---- AVAILABLE DATA

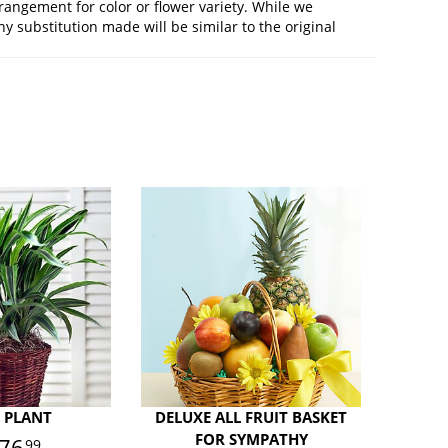
rangement for color or flower variety. While we
 substitution made will be similar to the original
 PLANT
DELUXE ALL FRUIT BASKET
FOR SYMPATHY
76
99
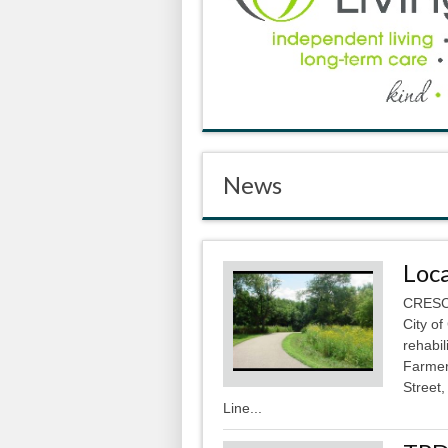
News
Loca
CRESCO
City of
rehabil
Farmer
Street,
Line...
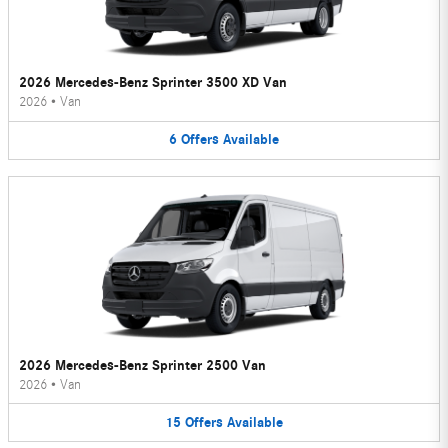
2026 Mercedes-Benz Sprinter 3500 XD Van
2026
•
Van
6
Offers
Available
2026 Mercedes-Benz Sprinter 2500 Van
2026
•
Van
15
Offers
Available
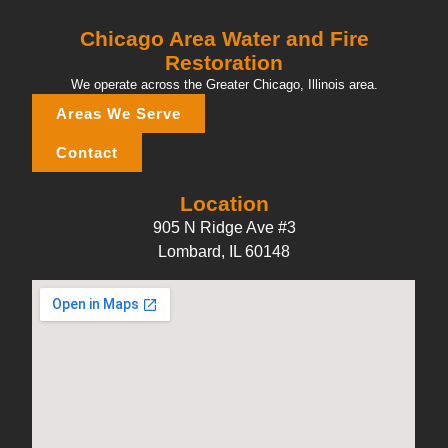
Chicago Area Water and Fire
Restoration
We operate across the Greater Chicago, Illinois area.
Areas We Serve
Contact
Location
905 N Ridge Ave #3
Lombard, IL 60148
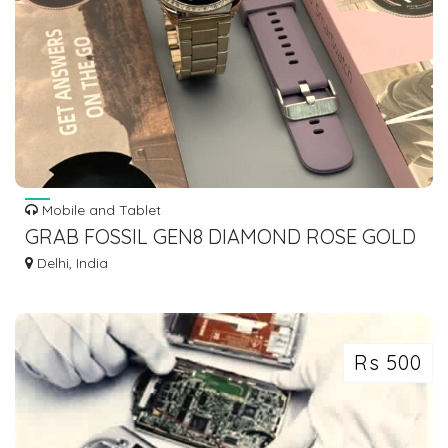
Mobile and Tablet
GRAB FOSSIL GEN8 DIAMOND ROSE GOLD
SMARTWATCH WOMEN EDITION
Delhi, India
Rs 500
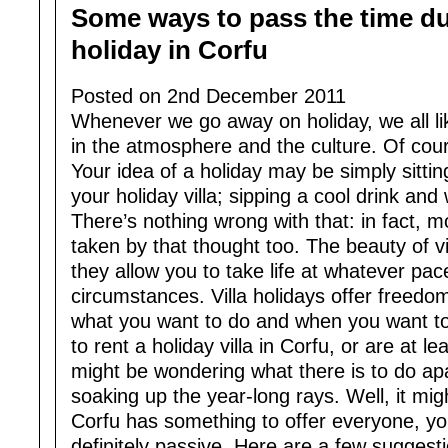
Some ways to pass the time dur
holiday in Corfu
Posted on 2nd December 2011
Whenever we go away on holiday, we all like
in the atmosphere and the culture. Of cours
Your idea of a holiday may be simply sitting
your holiday villa; sipping a cool drink and
There’s nothing wrong with that: in fact, m
taken by that thought too. The beauty of vil
they allow you to take life at whatever pac
circumstances. Villa holidays offer freedom 
what you want to do and when you want to d
to rent a holiday villa in Corfu, or are at le
might be wondering what there is to do apa
soaking up the year-long rays. Well, it mig
Corfu has something to offer everyone, you
definitely passive. Here are a few suggesti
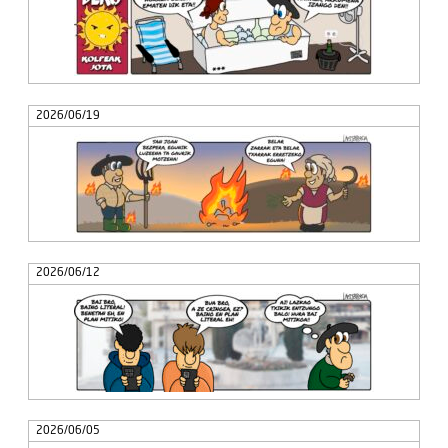
2026/06/19
2026/06/12
2026/06/05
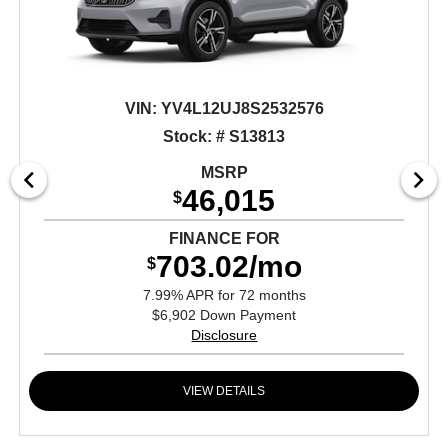
VIN:
YV4L12UJ8S2532576
Stock: # S13813
MSRP
46,015
$
FINANCE FOR
703.02/mo
$
7.99% APR for 72 months
$6,902 Down Payment
Disclosure
VIEW DETAILS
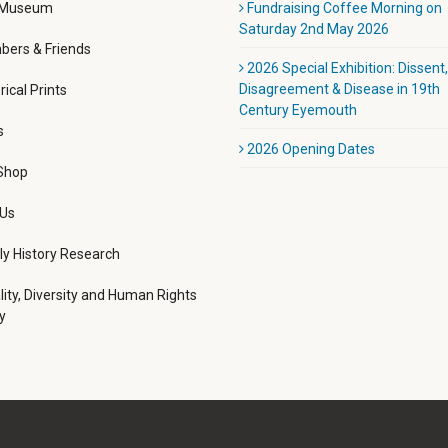
 Museum
Fundraising Coffee Morning on
Saturday 2nd May 2026
ers & Friends
2026 Special Exhibition: Dissent,
Disagreement & Disease in 19th
rical Prints
Century Eyemouth
s
2026 Opening Dates
 Shop
 Us
ly History Research
lity, Diversity and Human Rights
y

--------

EXERCISE DESCRIPTION:
Look over the material and return every line where the word "that" is found.

REPLY:
There’s nothing wrong with that: in fact, m
taken by that thought too. The beauty of vil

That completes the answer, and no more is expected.